In the entries below, find the string "performance" and return each line holding it.

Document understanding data
************

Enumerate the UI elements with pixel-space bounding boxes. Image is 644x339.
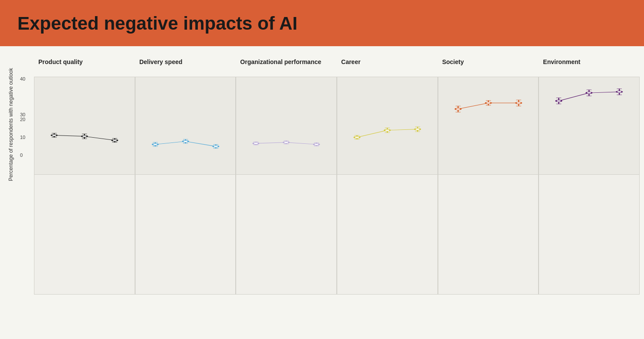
svg-point-74 — [456, 108, 460, 110]
panel-title-2: Organizational performance — [236, 55, 337, 77]
panel-plot-3 — [337, 77, 438, 158]
svg-point-101 — [617, 91, 621, 92]
svg-line-18 — [186, 141, 216, 146]
svg-point-67 — [416, 129, 420, 130]
y-axis-label: Percentage of respondents with negative … — [8, 68, 15, 181]
chart-panel-1: Delivery speed — [135, 55, 236, 158]
y-tick-40: 40 — [20, 77, 32, 81]
svg-point-79 — [486, 102, 490, 104]
svg-line-68 — [458, 103, 488, 109]
svg-point-6 — [52, 135, 56, 136]
panel-plot-2 — [236, 77, 337, 158]
svg-point-57 — [355, 137, 359, 138]
svg-line-1 — [85, 136, 115, 140]
svg-line-85 — [559, 93, 590, 101]
y-tick-0: 0 — [20, 153, 32, 158]
y-axis-label-container: Percentage of respondents with negative … — [4, 68, 18, 181]
svg-point-50 — [315, 144, 319, 145]
svg-point-84 — [516, 102, 520, 104]
svg-line-17 — [155, 141, 186, 144]
panel-title-3: Career — [337, 55, 438, 77]
svg-point-45 — [285, 142, 288, 143]
svg-line-86 — [589, 92, 620, 93]
svg-line-0 — [54, 135, 85, 136]
svg-line-34 — [256, 142, 287, 143]
chart-area: Percentage of respondents with negative … — [0, 46, 644, 186]
svg-line-35 — [286, 142, 317, 145]
y-tick-20: 20 — [20, 117, 32, 122]
chart-panel-3: Career — [337, 55, 438, 158]
svg-point-33 — [214, 146, 217, 147]
panel-plot-0 — [34, 77, 135, 158]
page-title: Expected negative impacts of AI — [17, 13, 627, 34]
svg-point-16 — [113, 140, 117, 141]
chart-panel-2: Organizational performance — [236, 55, 337, 158]
panel-plot-1 — [135, 77, 236, 158]
chart-panel-0: Product quality — [34, 55, 135, 158]
charts-row: Product qualityDelivery speedOrganizatio… — [34, 55, 640, 158]
panel-plot-5 — [539, 77, 640, 158]
header: Expected negative impacts of AI — [0, 0, 644, 46]
y-tick-10: 10 — [20, 135, 32, 140]
chart-panel-5: Environment — [539, 55, 640, 158]
svg-point-96 — [587, 92, 591, 94]
panel-plot-4 — [438, 77, 539, 158]
svg-point-62 — [385, 129, 389, 131]
svg-point-11 — [82, 136, 86, 137]
svg-point-23 — [153, 144, 157, 145]
svg-point-40 — [254, 143, 258, 144]
panel-title-5: Environment — [539, 55, 640, 77]
svg-line-51 — [357, 130, 387, 137]
svg-line-52 — [387, 129, 418, 130]
panel-title-4: Society — [438, 55, 539, 77]
svg-point-91 — [557, 100, 561, 102]
panel-title-0: Product quality — [34, 55, 135, 77]
chart-panel-4: Society — [438, 55, 539, 158]
panel-title-1: Delivery speed — [135, 55, 236, 77]
svg-point-28 — [183, 141, 187, 142]
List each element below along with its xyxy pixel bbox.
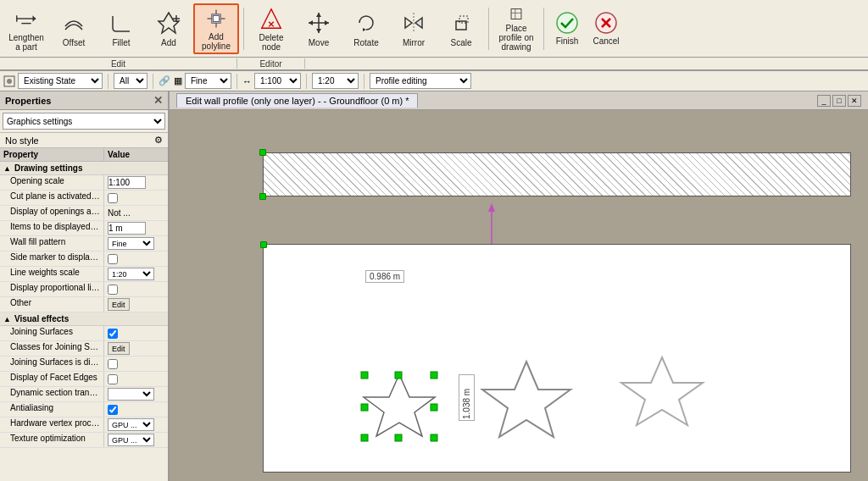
display-openings-label: Display of openings ab... bbox=[0, 206, 104, 220]
texture-opt-select[interactable]: GPU ... bbox=[108, 434, 154, 446]
svg-marker-38 bbox=[488, 203, 495, 212]
hw-vertex-select[interactable]: GPU ... bbox=[108, 418, 154, 431]
hw-vertex-value: GPU ... bbox=[104, 417, 168, 432]
star-medium bbox=[482, 362, 570, 437]
canvas-tab-bar: Edit wall profile (only one layer) - - G… bbox=[170, 91, 868, 110]
cut-plane-label: Cut plane is activated o... bbox=[0, 191, 104, 205]
svg-marker-19 bbox=[316, 29, 321, 33]
svg-rect-41 bbox=[431, 372, 437, 379]
rotate-button[interactable]: Rotate bbox=[343, 3, 389, 54]
graphics-settings-section: Graphics settings bbox=[0, 110, 168, 133]
toolbar-section-labels: Edit Editor bbox=[0, 58, 868, 71]
display-prop-label: Display proportional lin... bbox=[0, 282, 104, 296]
joining-disabled-checkbox[interactable] bbox=[108, 359, 118, 369]
svg-rect-43 bbox=[431, 434, 437, 441]
mirror-button[interactable]: Mirror bbox=[391, 3, 437, 54]
line-scale-dropdown[interactable]: 1:20 bbox=[312, 73, 359, 89]
svg-marker-25 bbox=[415, 18, 422, 28]
lengthen-button[interactable]: Lengthen a part bbox=[3, 3, 49, 54]
wall-handle-bl[interactable] bbox=[259, 193, 266, 200]
display-prop-checkbox[interactable] bbox=[108, 285, 118, 295]
svg-rect-47 bbox=[361, 404, 368, 411]
other-edit-button[interactable]: Edit bbox=[108, 298, 130, 311]
all-selector: All bbox=[114, 73, 147, 89]
classes-joining-edit-button[interactable]: Edit bbox=[108, 342, 130, 355]
move-button[interactable]: Move bbox=[296, 3, 342, 54]
profile-editing-label: Profile editing bbox=[370, 73, 471, 89]
joining-disabled-value bbox=[104, 357, 168, 371]
drawing-settings-label: Drawing settings bbox=[14, 163, 83, 173]
profile-editing-dropdown[interactable]: Profile editing bbox=[370, 73, 471, 89]
restore-button[interactable]: □ bbox=[832, 95, 846, 107]
value-col-header: Value bbox=[104, 148, 168, 161]
facet-edges-checkbox[interactable] bbox=[108, 374, 118, 384]
canvas-tab[interactable]: Edit wall profile (only one layer) - - G… bbox=[176, 93, 418, 108]
svg-marker-20 bbox=[309, 20, 313, 25]
classes-joining-value: Edit bbox=[104, 341, 168, 356]
svg-marker-13 bbox=[262, 8, 281, 28]
antialiasing-value bbox=[104, 402, 168, 417]
drawing-settings-group[interactable]: ▲ Drawing settings bbox=[0, 162, 168, 175]
all-dropdown[interactable]: All bbox=[114, 73, 147, 89]
classes-joining-label: Classes for Joining Surfaces bbox=[0, 341, 104, 356]
svg-rect-45 bbox=[431, 404, 437, 411]
wall-fill-value: Fine bbox=[104, 236, 168, 251]
add-polyline-button[interactable]: Add polyline bbox=[193, 3, 239, 54]
settings-gear-icon[interactable]: ⚙ bbox=[154, 135, 163, 146]
joining-surfaces-checkbox[interactable] bbox=[108, 329, 118, 339]
offset-button[interactable]: Offset bbox=[51, 3, 97, 54]
cut-plane-row: Cut plane is activated o... bbox=[0, 191, 168, 206]
scale-selector: ↔ 1:100 bbox=[242, 73, 301, 89]
svg-rect-44 bbox=[395, 372, 402, 379]
line-weights-select[interactable]: 1:20 bbox=[108, 268, 154, 280]
cut-plane-checkbox[interactable] bbox=[108, 193, 118, 203]
svg-marker-22 bbox=[363, 28, 366, 31]
cut-plane-value bbox=[104, 191, 168, 205]
svg-marker-39 bbox=[364, 374, 435, 436]
dynamic-section-select[interactable] bbox=[108, 388, 154, 401]
fill-dropdown[interactable]: Fine bbox=[185, 73, 231, 89]
side-marker-checkbox[interactable] bbox=[108, 254, 118, 264]
cancel-button[interactable]: Cancel bbox=[587, 3, 625, 54]
opening-scale-input[interactable] bbox=[108, 176, 146, 189]
svg-marker-2 bbox=[33, 15, 36, 22]
editor-section-label-bar: Editor bbox=[237, 58, 305, 69]
antialiasing-row: Antialiasing bbox=[0, 402, 168, 417]
delete-node-button[interactable]: Delete node bbox=[248, 3, 294, 54]
visual-effects-group[interactable]: ▲ Visual effects bbox=[0, 312, 168, 326]
facet-edges-row: Display of Facet Edges bbox=[0, 372, 168, 387]
dynamic-section-value bbox=[104, 387, 168, 401]
graphics-settings-dropdown[interactable]: Graphics settings bbox=[3, 113, 165, 130]
place-profile-button[interactable]: Place profile on drawing bbox=[493, 3, 539, 54]
state-dropdown[interactable]: Existing State bbox=[18, 73, 103, 89]
items-displayed-input[interactable] bbox=[108, 222, 146, 235]
joining-disabled-label: Joining Surfaces is disa... bbox=[0, 357, 104, 371]
main-area: Properties ✕ Graphics settings No style … bbox=[0, 91, 868, 481]
svg-rect-40 bbox=[361, 372, 368, 379]
close-canvas-button[interactable]: ✕ bbox=[848, 95, 861, 107]
add-button[interactable]: Add bbox=[146, 3, 192, 54]
props-header: Property Value bbox=[0, 148, 168, 162]
side-marker-label: Side marker to display ... bbox=[0, 252, 104, 266]
wall-fill-row: Wall fill pattern Fine bbox=[0, 236, 168, 252]
visual-group-collapse-icon: ▲ bbox=[3, 315, 11, 323]
scale-button[interactable]: Scale bbox=[438, 3, 484, 54]
state-icon bbox=[3, 75, 15, 87]
items-displayed-value bbox=[104, 221, 168, 235]
drawing-canvas[interactable]: 0.986 m 1.038 m bbox=[170, 110, 868, 481]
tb2-divider-4 bbox=[306, 74, 307, 89]
canvas-tab-title: Edit wall profile (only one layer) - - G… bbox=[186, 96, 409, 106]
svg-rect-28 bbox=[511, 8, 521, 19]
scale-dropdown[interactable]: 1:100 bbox=[254, 73, 301, 89]
properties-close-button[interactable]: ✕ bbox=[153, 94, 163, 107]
antialiasing-checkbox[interactable] bbox=[108, 405, 118, 415]
wall-handle-tl[interactable] bbox=[259, 149, 266, 156]
wall-fill-select[interactable]: Fine bbox=[108, 237, 154, 250]
finish-button[interactable]: Finish bbox=[548, 3, 586, 54]
lower-box-handle[interactable] bbox=[260, 241, 267, 248]
minimize-button[interactable]: _ bbox=[817, 95, 831, 107]
svg-rect-12 bbox=[214, 15, 220, 21]
fillet-button[interactable]: Fillet bbox=[98, 3, 144, 54]
wall-hatch-pattern bbox=[264, 153, 850, 196]
facet-edges-value bbox=[104, 372, 168, 386]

************

# SOLUTION FOR THIS EXERCISE
panel-title-2: Organizational performance — [236, 55, 337, 77]
chart-panel-2: Organizational performance — [236, 55, 337, 158]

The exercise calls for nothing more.